• The problem: For each entry below, please return its exact wording and leave out any picture.
** Opening Records block **
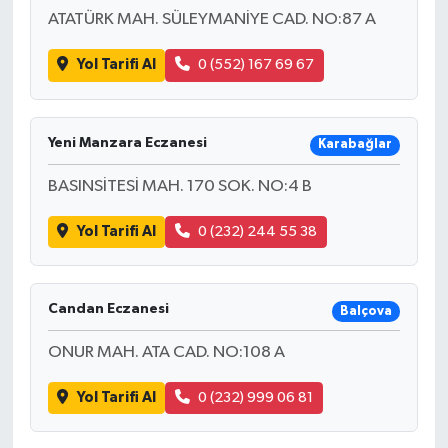
ATATÜRK MAH. SÜLEYMANİYE CAD. NO:87 A
Yol Tarifi Al
0 (552) 167 69 67
Yeni Manzara Eczanesi
Karabağlar
BASINSİTESİ MAH. 170 SOK. NO:4 B
Yol Tarifi Al
0 (232) 244 55 38
Candan Eczanesi
Balçova
ONUR MAH. ATA CAD. NO:108 A
Yol Tarifi Al
0 (232) 999 06 81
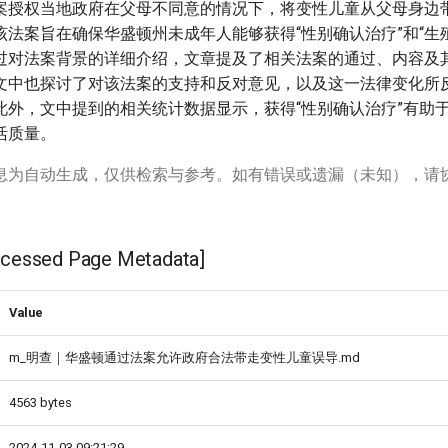
案授权当地政府在父母不同意的情况下，将变性儿童从父母身边
该法案旨在确保华盛顿州未成年人能够获得“性别确认治疗”和“生
过对法案背景的详细介绍，文章提及了相关法案的通过、内容及
文中也探讨了对该法案的支持和反对意见，以及这一法律变化所
此外，文中提到的相关统计数据显示，获得“性别确认治疗”有助
活质量。
息为自动生成，仅供检索与参考。如有错误或遗漏（未知），请
ssed Page Metadata]
Value
m_明查｜华盛顿通过法案允许政府合法带走变性儿童误导.md
4563 bytes
2024-11-03 09:21:29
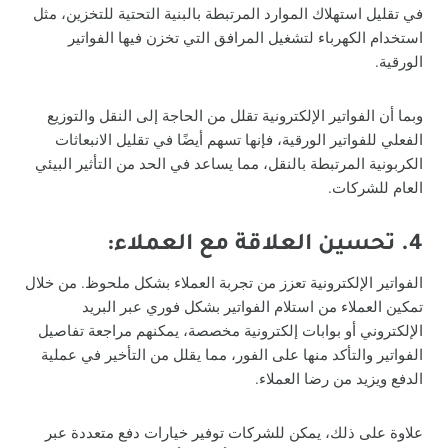
في تقليل استهلاك الموارد المرتبطة بالبنية التحتية للتخزين، مثل
استخدام الكهرباء لتشغيل المرافق التي تخزن فيها الفواتير
الورقية.
وبما أن الفواتير الإلكترونية تقلل من الحاجة إلى النقل والتوزيع
الفعلي للفواتير الورقية، فإنها تسهم أيضًا في تقليل الانبعاثات
الكربونية المرتبطة بالنقل، مما يساعد في الحد من التأثير البيئي
العام للشركات.
4. تحسين العلاقة مع العملاء:
الفواتير الإلكترونية تعزز من تجربة العملاء بشكل ملحوظ. من خلال
تمكين العملاء من استلام الفواتير بشكل فوري عبر البريد
الإلكتروني أو بوابات إلكترونية مخصصة، يمكنهم مراجعة تفاصيل
الفواتير والتأكد منها على الفور، مما يقلل من التأخير في عملية
الدفع ويزيد من رضا العملاء.
علاوة على ذلك، يمكن للشركات توفير خيارات دفع متعددة عبر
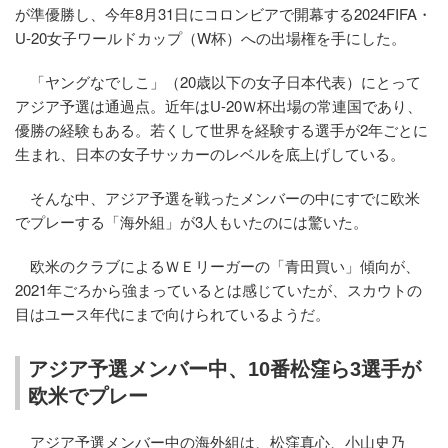
が準優勝し、今年8月31日にコロンビアで開幕する2024FIFA・
U-20女子ワールドカップ（W杯）への出場権を手にした。
「ヤングなでしこ」（20歳以下の女子日本代表）にとって
アジア予選は通過点。近年はU-20Ｗ杯出場の常連国であり、
優勝の経験もある。若くして世界を経験する選手が2年ごとに
生まれ、日本の女子サッカーのレベルを底上げしている。
そんな中、アジア予選を戦ったメンバーの中にすでに欧米
でプレーする「海外組」が3人もいたのには驚いた。
欧米のクラブによるＷＥリーガーの「青田買い」傾向が、
2021年ごろから強まっているとは感じていたが、スカウトの
目はユース年代にまで向けられているようだ。
アジア予選メンバー中、10番松窪ら3選手が
欧米でプレー
アジア予選メンバー中の海外組は、松窪真心、小山史乃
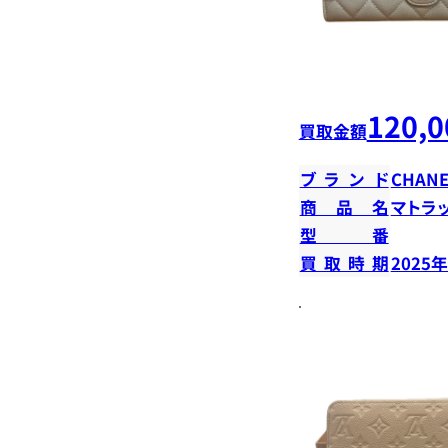
120,0
買取金額
ブランド
CHANE
商品名
マトラ
型番
買取時期
2025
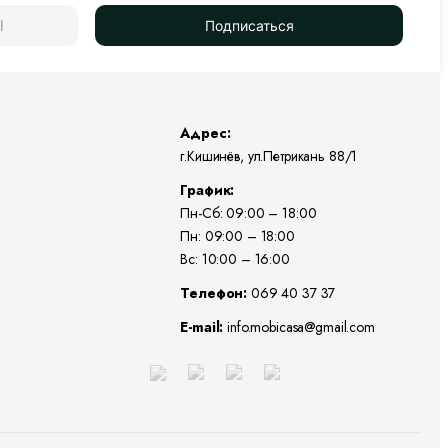
Подписаться
Адрес:
г.Кишинёв, ул.Петрикань 88/1
График:
Пн-Сб: 09:00 – 18:00
Пн: 09:00 – 18:00
Вс: 10:00 – 16:00
Телефон:
069 40 37 37
E-mail:
info.mobicasa@gmail.com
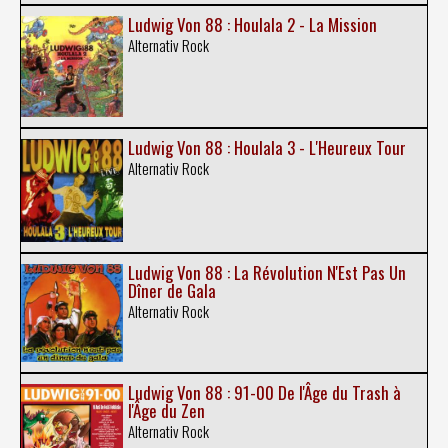
Ludwig Von 88 : Houlala 2 - La Mission
Alternativ Rock
Ludwig Von 88 : Houlala 3 - L'Heureux Tour
Alternativ Rock
Ludwig Von 88 : La Révolution N'Est Pas Un
Dîner de Gala
Alternativ Rock
Ludwig Von 88 : 91-00 De l'Âge du Trash à
l'Âge du Zen
Alternativ Rock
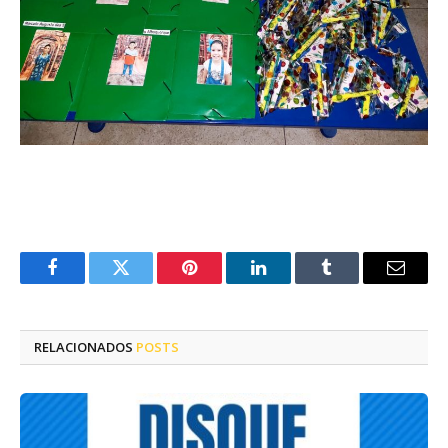
Facebook
Twitter
Pinterest
LinkedIn
Tumblr
E-
mail
RELACIONADOS
POSTS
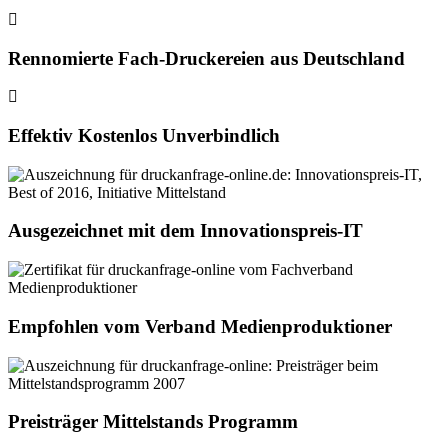
Rennomierte Fach-Druckereien aus Deutschland
Effektiv Kostenlos Unverbindlich
Ausgezeichnet mit dem Innovationspreis-IT
Empfohlen vom Verband Medienproduktioner
Preisträger Mittelstands Programm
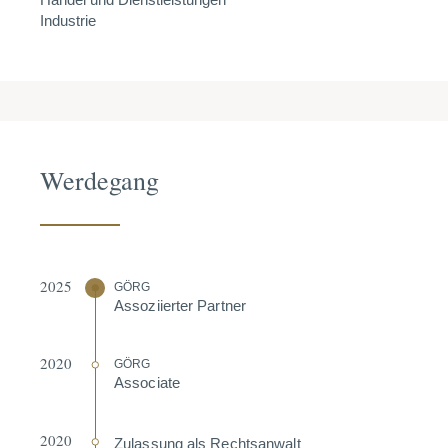
Industrie
Werdegang
2025
GÖRG
Assozi­ierter Partner
2020
GÖRG
Associate
2020
Zulassung als Rechts­anwalt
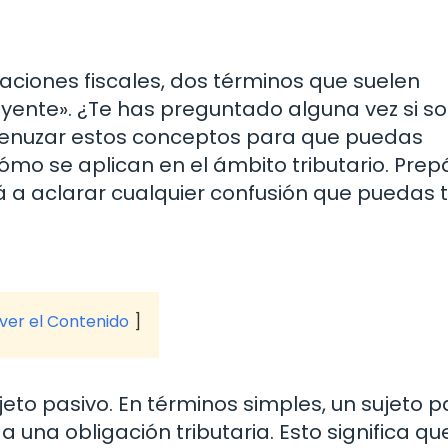
ciones fiscales, dos términos que suelen
uyente». ¿Te has preguntado alguna vez si so
menuzar estos conceptos para que puedas
ómo se aplican en el ámbito tributario. Prep
á a aclarar cualquier confusión que puedas t
 ver el Contenido
to pasivo. En términos simples, un sujeto p
 una obligación tributaria. Esto significa qu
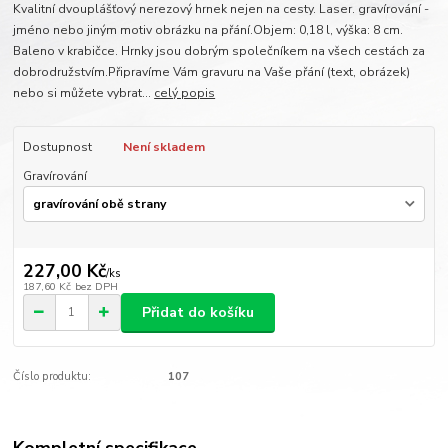
Kvalitní dvouplášťový nerezový hrnek nejen na cesty. Laser. gravírování -
jméno nebo jiným motiv obrázku na přání.Objem: 0,18 l, výška: 8 cm.
Baleno v krabičce. Hrnky jsou dobrým společníkem na všech cestách za
dobrodružstvím.Připravíme Vám gravuru na Vaše přání (text, obrázek)
nebo si můžete vybrat...
celý popis
Dostupnost
Není skladem
Gravírování
227,00 Kč
/
ks
187,60 Kč
bez DPH
Přidat do košíku
Číslo produktu:
107
Kompletní specifikace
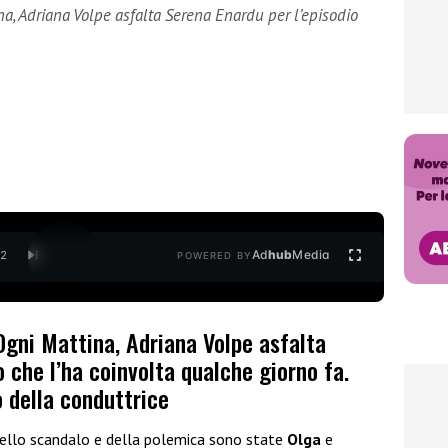
na, Adriana Volpe asfalta Serena Enardu per l’episodio
Ad
hub
Media
/
2
POWERED BY
 Ogni Mattina, Adriana Volpe asfalta
o che l’ha coinvolta qualche giorno fa.
 della conduttrice
o dello scandalo e della polemica sono state
Olga
e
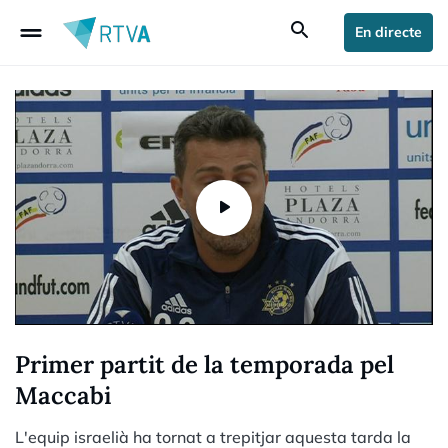
drag_handle
search
En directe
Primer partit de la temporada pel
Maccabi
L'equip israelià ha tornat a trepitjar aquesta tarda la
** Closing Records block **
• Task answer:
ATATÜRK MAH. SÜLEYMANİYE CAD. NO:87 A
Yol Tarifi Al
0 (552) 167 69 67
Yeni Manzara Eczanesi
Karabağlar
BASINSİTESİ MAH. 170 SOK. NO:4 B
Yol Tarifi Al
0 (232) 244 55 38
Candan Eczanesi
Balçova
ONUR MAH. ATA CAD. NO:108 A
Yol Tarifi Al
0 (232) 999 06 81
案授权当地政府在父母不同意的情况下，将变性儿童从父母身边
该法案旨在确保华盛顿州未成年人能够获得“性别确认治疗”和“生
过对法案背景的详细介绍，文章提及了相关法案的通过、内容及
文中也探讨了对该法案的支持和反对意见，以及这一法律变化所
此外，文中提到的相关统计数据显示，获得“性别确认治疗”有助
活质量。
息为自动生成，仅供检索与参考。如有错误或遗漏（未知），请
ssed Page Metadata]
Value
m_明查｜华盛顿通过法案允许政府合法带走变性儿童误导.md
4563 bytes
2024-11-03 09:21:29
في تقليل استهلاك الموارد المرتبطة بالبنية التحتية للتخزين، مثل
استخدام الكهرباء لتشغيل المرافق التي تخزن فيها الفواتير
الورقية.
وبما أن الفواتير الإلكترونية تقلل من الحاجة إلى النقل والتوزيع
الفعلي للفواتير الورقية، فإنها تسهم أيضًا في تقليل الانبعاثات
الكربونية المرتبطة بالنقل، مما يساعد في الحد من التأثير البيئي
العام للشركات.
4. تحسين العلاقة مع العملاء:
الفواتير الإلكترونية تعزز من تجربة العملاء بشكل ملحوظ. من خلال
تمكين العملاء من استلام الفواتير بشكل فوري عبر البريد
الإلكتروني أو بوابات إلكترونية مخصصة، يمكنهم مراجعة تفاصيل
الفواتير والتأكد منها على الفور، مما يقلل من التأخير في عملية
الدفع ويزيد من رضا العملاء.
علاوة على ذلك، يمكن للشركات توفير خيارات دفع متعددة عبر
が準優勝し、今年8月31日にコロンビアで開幕する2024FIFA・
U-20女子ワールドカップ（W杯）への出場権を手にした。
「ヤングなでしこ」（20歳以下の女子日本代表）にとって
アジア予選は通過点。近年はU-20Ｗ杯出場の常連国であり、
優勝の経験もある。若くして世界を経験する選手が2年ごとに
生まれ、日本の女子サッカーのレベルを底上げしている。
そんな中、アジア予選を戦ったメンバーの中にすでに欧米
でプレーする「海外組」が3人もいたのには驚いた。
欧米のクラブによるＷＥリーガーの「青田買い」傾向が、
2021年ごろから強まっているとは感じていたが、スカウトの
目はユース年代にまで向けられているようだ。
アジア予選メンバー中、10番松窪ら3選手が
欧米でプレー
アジア予選メンバー中の海外組は、松窪真心、小山史乃
120,0
買取金額
ブランド
CHANE
商品名
マトラ
型番
買取時期
2025
Подписаться
Адрес:
г.Кишинёв, ул.Петрикань 88/1
График:
Пн-Сб: 09:00 – 18:00
Пн: 09:00 – 18:00
Вс: 10:00 – 16:00
Телефон:
069 40 37 37
E-mail:
info.mobicasa@gmail.com
Ludwig Von 88 : Houlala 2 - La Mission
Alternativ Rock
Ludwig Von 88 : Houlala 3 - L'Heureux Tour
Alternativ Rock
Ludwig Von 88 : La Révolution N'Est Pas Un
Dîner de Gala
Alternativ Rock
Ludwig Von 88 : 91-00 De l'Âge du Trash à
l'Âge du Zen
Alternativ Rock
Facebook
Twitter
Pinterest
LinkedIn
Tumblr
E-
mail
RELACIONADOS
POSTS
Rennomierte Fach-Druckereien aus Deutschland
Effektiv Kostenlos Unverbindlich
Ausgezeichnet mit dem Innovationspreis-IT
Empfohlen vom Verband Medienproduktioner
Preisträger Mittelstands Programm
Industrie
Werdegang
2025
GÖRG
Assozi­ierter Partner
2020
GÖRG
Associate
2020
Zulassung als Rechts­anwalt
ciones fiscales, dos términos que suelen
uyente». ¿Te has preguntado alguna vez si so
menuzar estos conceptos para que puedas
ómo se aplican en el ámbito tributario. Prep
á a aclarar cualquier confusión que puedas t
 ver el Contenido
to pasivo. En términos simples, un sujeto p
 una obligación tributaria. Esto significa qu
Kvalitní dvouplášťový nerezový hrnek nejen na cesty. Laser. gravírování -
jméno nebo jiným motiv obrázku na přání.Objem: 0,18 l, výška: 8 cm.
Baleno v krabičce. Hrnky jsou dobrým společníkem na všech cestách za
dobrodružstvím.Připravíme Vám gravuru na Vaše přání (text, obrázek)
nebo si můžete vybrat...
celý popis
Dostupnost
Není skladem
Gravírování
227,00 Kč
/
ks
187,60 Kč
bez DPH
Přidat do košíku
Číslo produktu:
107
Kompletní specifikace
na, Adriana Volpe asfalta Serena Enardu per l’episodio
Ad
hub
Media
/
2
POWERED BY
 Ogni Mattina, Adriana Volpe asfalta
o che l’ha coinvolta qualche giorno fa.
 della conduttrice
o dello scandalo e della polemica sono state
Olga
e
drag_handle
search
En directe
Primer partit de la temporada pel
Maccabi
L'equip israelià ha tornat a trepitjar aquesta tarda la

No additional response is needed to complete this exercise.